Il y a ung jeune homme, naguyères revenu de la Rochelle, qui rapporte que Mr de La Noue en est party, avec quarante chevaulx, assez malcontant des habitants; bien que les ministres font courir le bruict qu'il est allé, avec troys centz chevaulx, recueillyr aultres troys ou quatre centz chevaulx en Périgort, et six centz harquebouziers; et qu'avec ces forces, et aultres qu'il pourra assembler, il dellibère d'aller combatre Mr de Montpensier, et secourir ceulx qui sont dans Lusignan. Et sur ce, etc.
Ce VIIe jour de janvier 1575.
CCCCXXVIIIe DÉPESCHE
—du XIIIe jour de janvyer 1575.—
(Envoyée exprès jusques à Calais par Estienne Jumeau.)

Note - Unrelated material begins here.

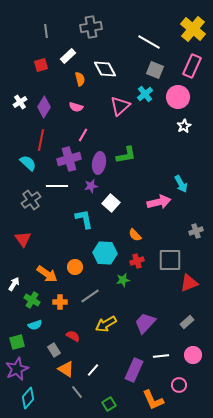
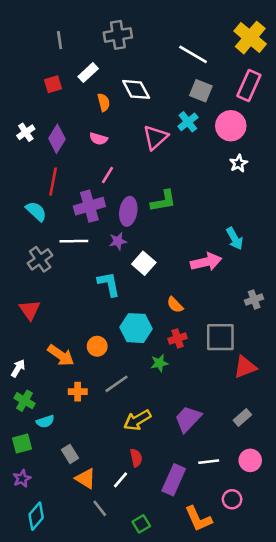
green cross: (32, 300) -> (25, 401), moved
red semicircle: (73, 336) -> (136, 458), moved, turned 48
purple star: (17, 369) -> (22, 479), size x0.6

Retards apportés à la négociation de la paix en France.—Démarches faites auprès de Mr de Méru par les protestans.—Mort du duc de Bouillon et du cardinal de Lorraine.—État de la négociation de la paix.
Au Roy.
Sire, avec les honnestes propos d'amityé que j'ay tirés des deux dépesches de Vostre Majesté, du Xe et XIIIIe du passé, qui me sont arryvées le quatriesme et sixiesme d'estui cy, j'ay mis peyne d'entretenir la Royne d'Angleterre, et ceulx qui guident ses dellibérations, en la meilleure disposition que j'ay peu; et ay, par là, assés faict suspendre les responces qu'aulcuns s'efforçoient d'avoyr d'elle sur les présentz affères qui se débatent en vostre royaulme; qui, avec bonnes parolles, les a remys jusques après que, par la procheyne légation que luy envoyerés, elle aura pu cognoistre comme vous entendez de vivre avec elle. Il est vray, Sire, que je sentz bien que, sur les difficultez que l'ambassadeur d'Angleterre a escript qui se trouvoient si grandes, en la paciffication de voz subjectz, que Vostre Majesté perdoit quasy l'espérance de ne les pouvoir plus réduyre sinon par la force, il a esté donné quelque parolle là dessus, qui a beaucoup contanté les poursuyvans. Et a l'on mis en avant je ne sçay encores bonnement quoy, sur la nouvelle qui est arryvée de la mort de Mr de Boillon[3], touchant ses deux places de Sedan et de Jamays.
Et le cinquiesme de ce moys est arryvé, en ceste ville, ung provençal, nommé Pierre Garnier, de Marseille, qui monstre estre assés habille homme et homme d'affères; lequel dict que, voyant la guerre en son pays, il avoit volontiers prins l'occasion de s'en esloigner, soubz prétexte de marchandise, et qu'il attandoit de bref ung navyre sien qui luy estoit de grande importance. Et incontinent est allé trouver Mr de Méru, feignant toutesfoys d'estre homme fort indifférent, et de n'avoyr poinct sceu que Mr de Méru fût icy, mais que, pour avoyr esté d'autresfoys fort cognu de Mr Dampville, il luy vouloit bien fère la révérance, et luy a faict les forces de son dict frère fort grandes, de vingt mille harquebusiers et troys mille chevaulx. Dont, bientost après, le dict sieur de Méru est allé à Ampthoncourt négocier quelque chose là dessus avec ceste princesse et avec ceulx de son conseil; et, encores depuis, il y est retourné, quand l'homme du docteur Dayl a esté arryvé, avec la dépesche de son maistre, du XXIXe du passé, par la quelle il assure que Mr le cardinal de Lorrayne estoit trespassé le jour de Noël, qui a esté une nouvelle à ceulx cy non mal agréable, à cause de la Royne d'Escosse, mais j'assure fort que je n'en ay poinct de confirmation. Et semble que le dict Sr de Méru se prépare pour retourner de bref en Allemaigne, et m'a l'on dict qu'il emmeyne avecques luy le jeune Montgommery, frère puyné de celluy qui s'en est retourné à la Rochelle avecques sa femme.